The adventurer: 1930s to 1950s
In 1933 the National League was launched. Football had long since reached a broader public. ‘While the sport in its early days tended to attract quite an academic following, more educated circles were now turning to handball,’ says Koller. Footballers wore their hair short, and pomade held it in shape. ‘Actually there was only one hairstyle back then: tidy mainstream,’ according to Koller. ‘The footballers took care to ensure that it was neat at least at kick-off.’
 The son-in-law: 1960s
Airs and graces probably wouldn’t have gone down well anyway. Europe was going through an economic miracle and a baby boom, and everyone was expected to contribute – including footballers. Odermatt, who also worked for a coffee machine distributor, said: ‘Not having a real job outside sport was frowned upon.’ The foreign players, at most, could afford that, and the public tended to look askance at such behaviour.
 The almost-rebel: 1970s
‘We didn’t have a star cult around footballers,’ says Daniel Jeandupeux, one of the defining figures of Swiss football at the time as an FC Zurich forward.
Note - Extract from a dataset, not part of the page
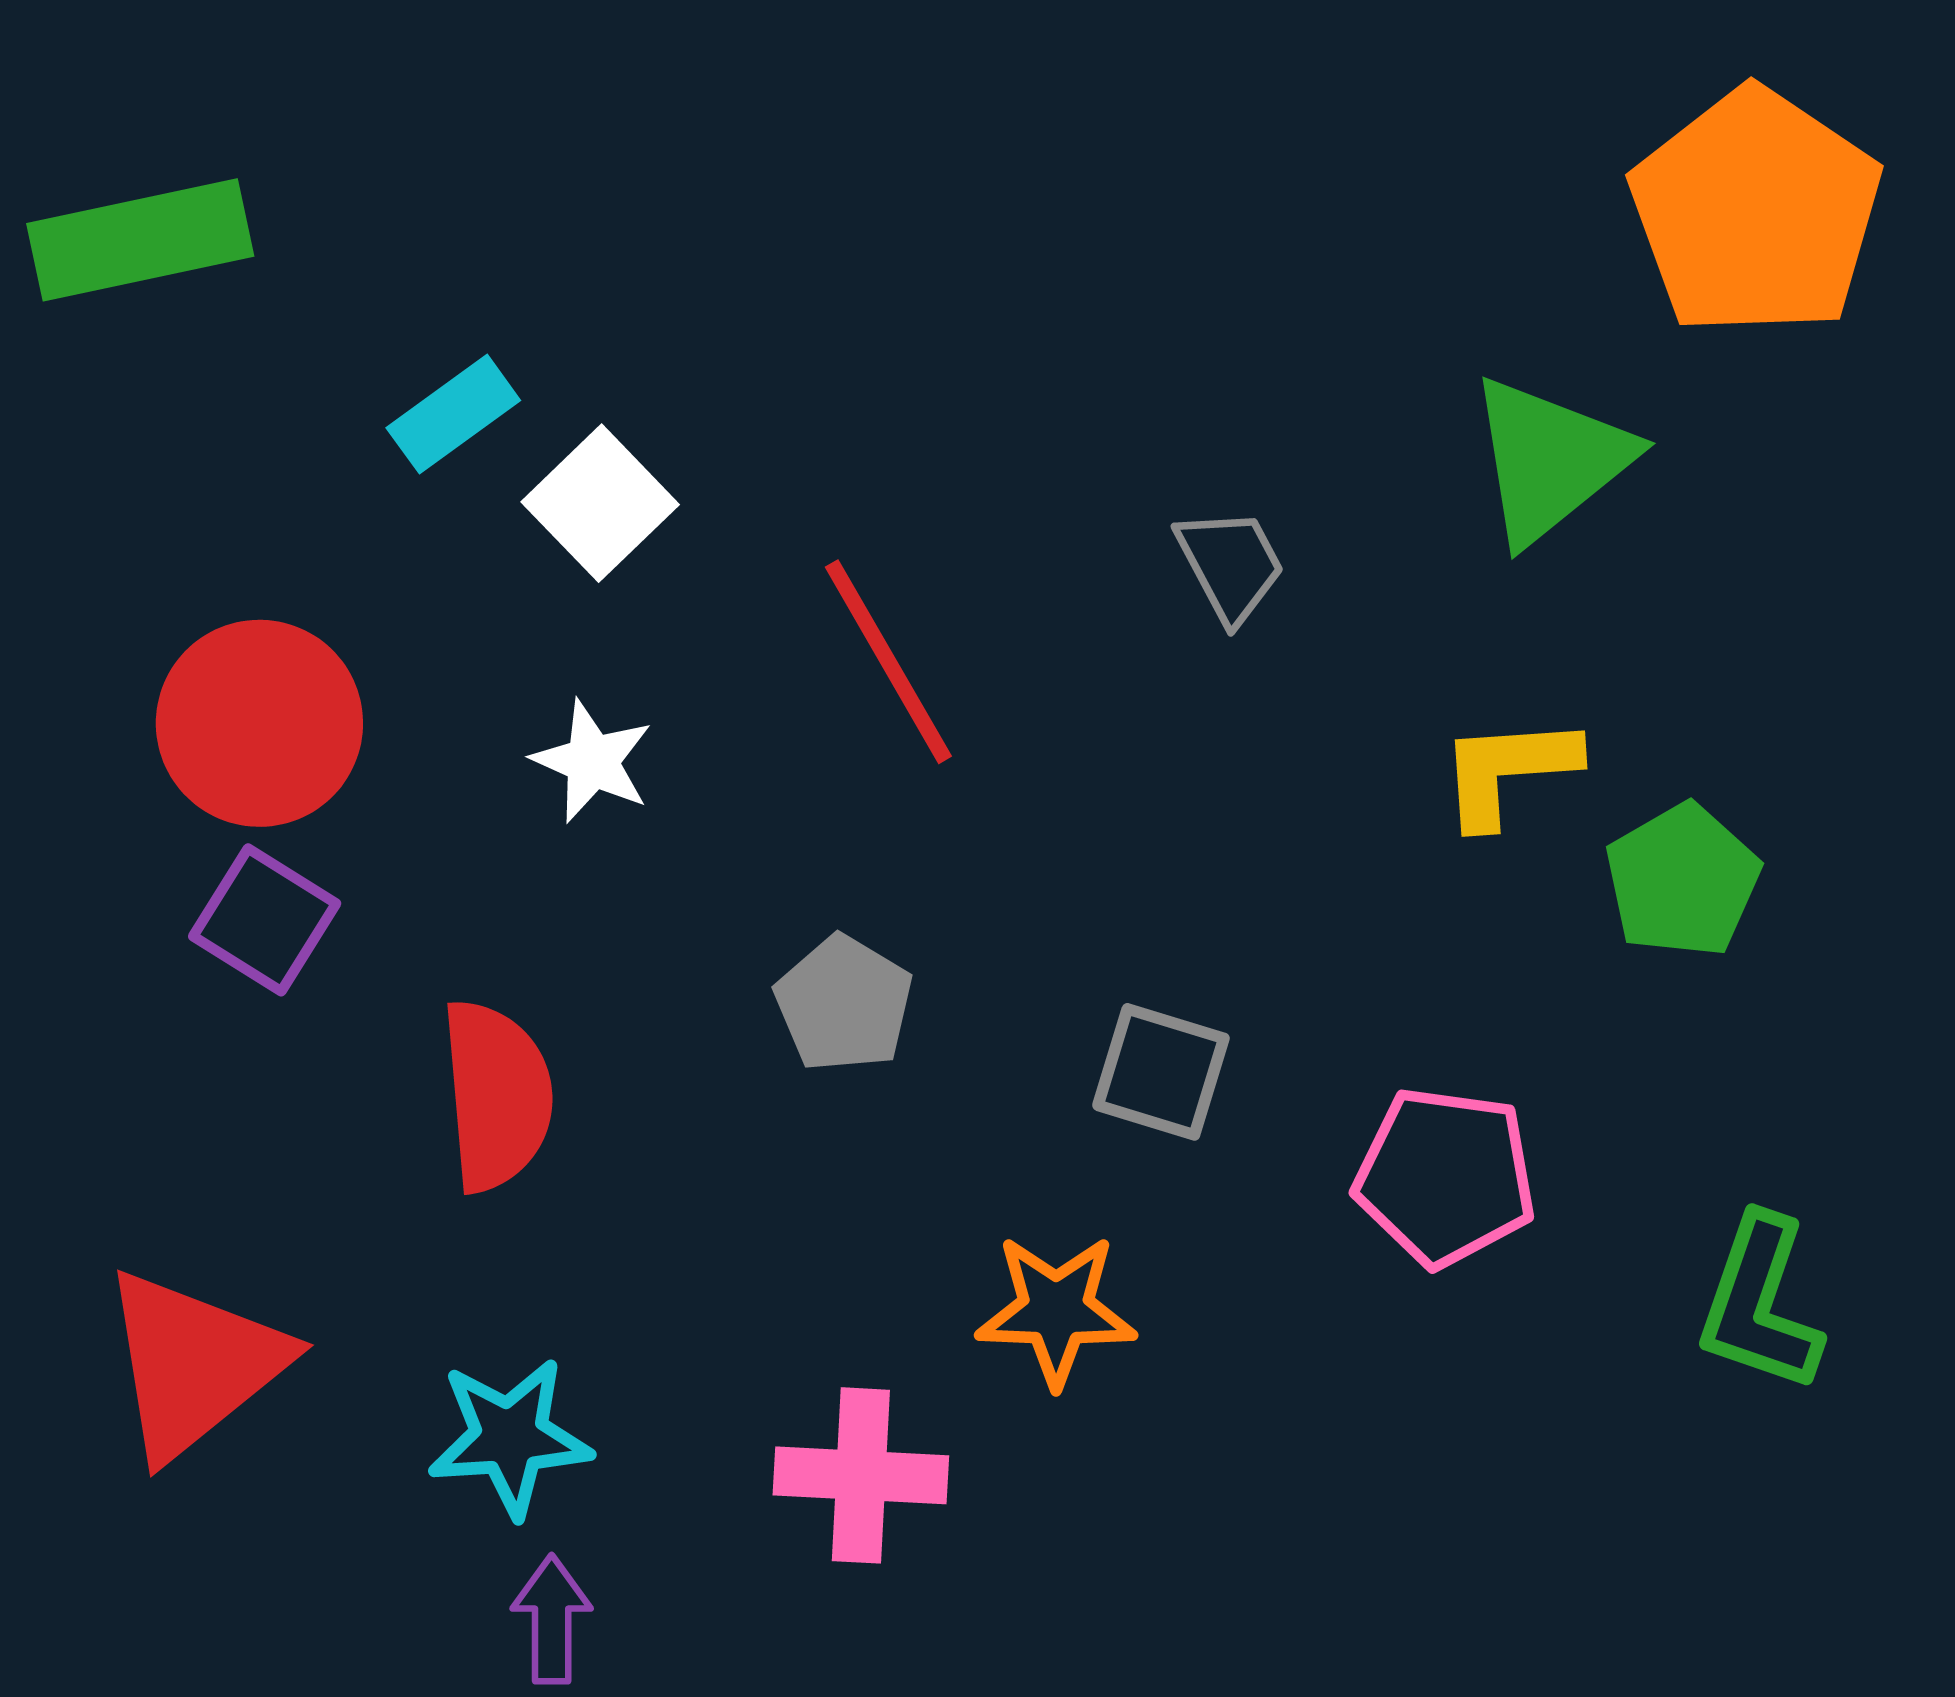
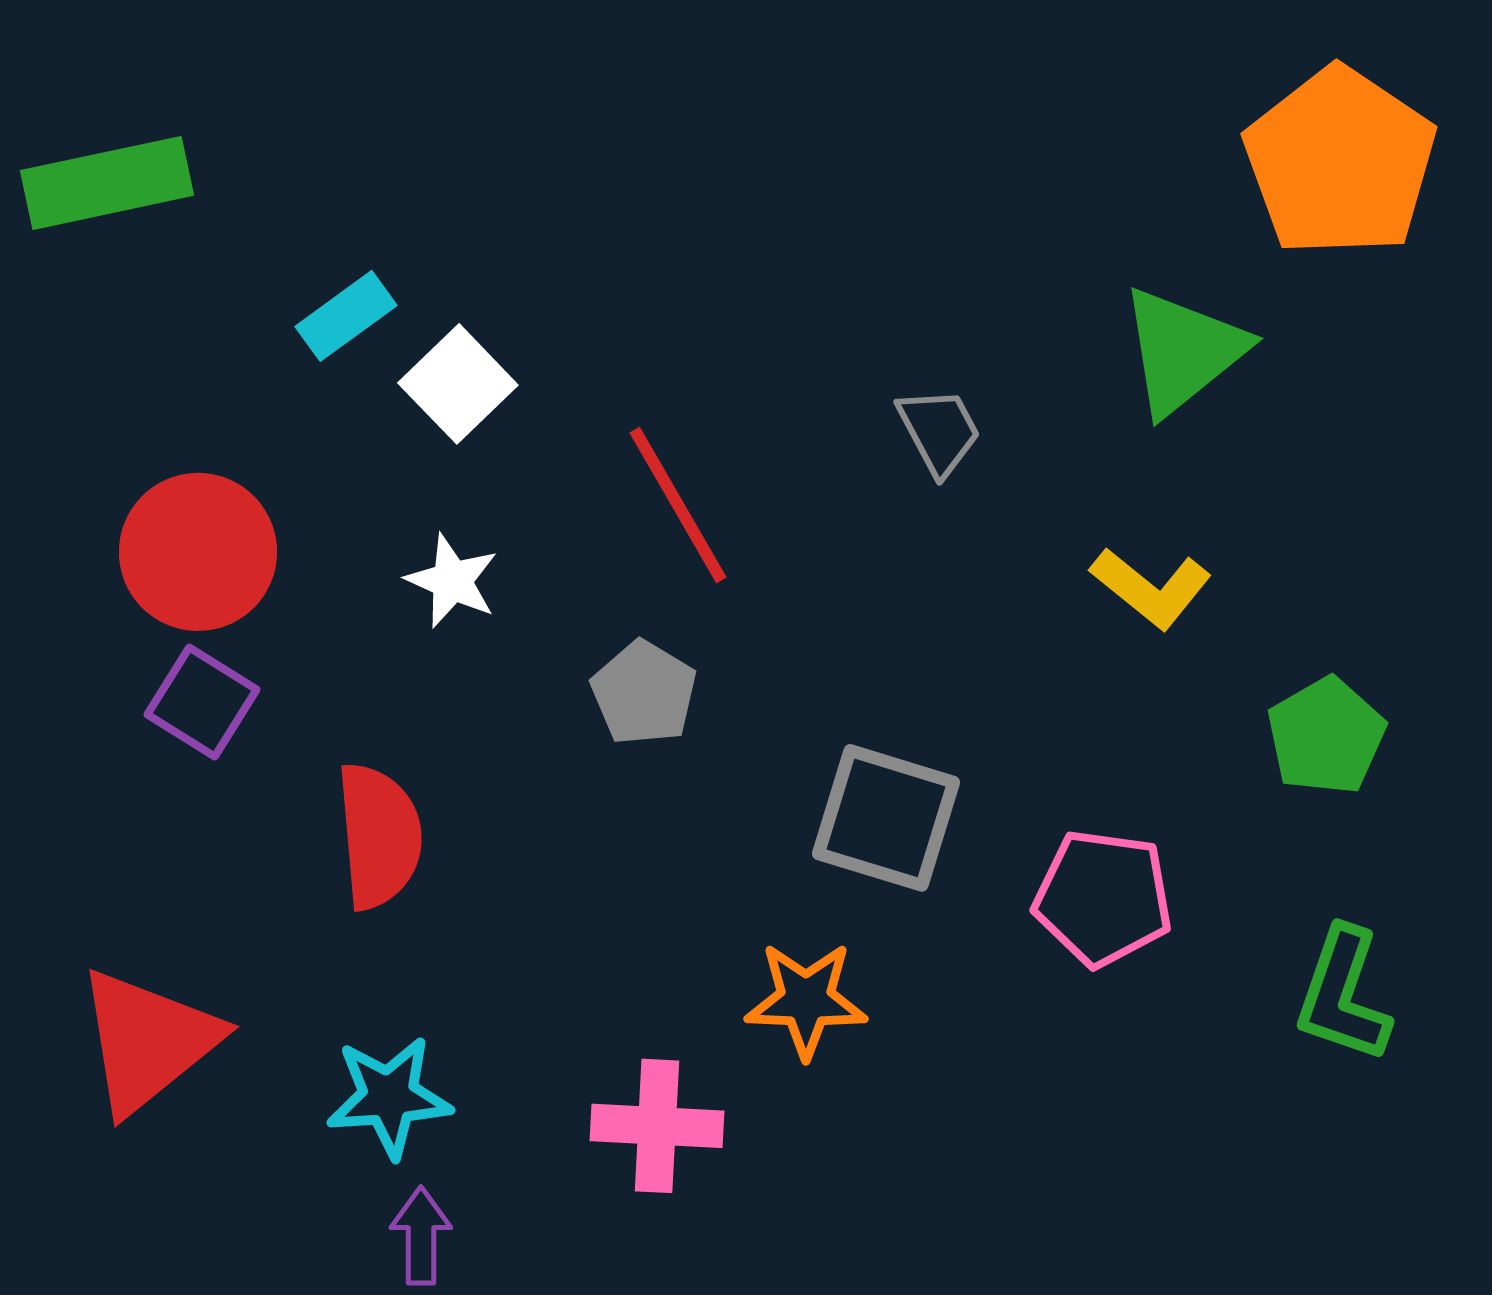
yellow L-shape: (1508, 770) -> (1151, 588), turned -137
green pentagon: (1682, 881) -> (1326, 736), moved
gray pentagon: (844, 1004) -> (644, 693), moved
gray square: (1161, 1072) -> (886, 818), size x1.4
It was probably bon vivant Fritz Künzli who was most in the public eye, due to his relationship with the singer and actress Monika Kälin. Jeandupeux, on the other hand, who later served as Switzerland’s national team manager, was seen as a bit of a sophisticate, a Swiss-French pretty boy who wrote poetry. ‘Obviously, it was a nice side effect that you attracted a lot of female attention as a footballer.’ But actually benefitting from that attention would have been another matter. Even then, a healthy lifestyle was important for professionals.
Around that time, the way the players interacted with one another socially started to change, and there was a new openness, says Jeandupeux. ‘There were parties where alcohol broke down the barriers, where the teammates let their masks slip. It was at those moments that we felt closer to each other, because we were doing something forbidden together.’ Fancy that!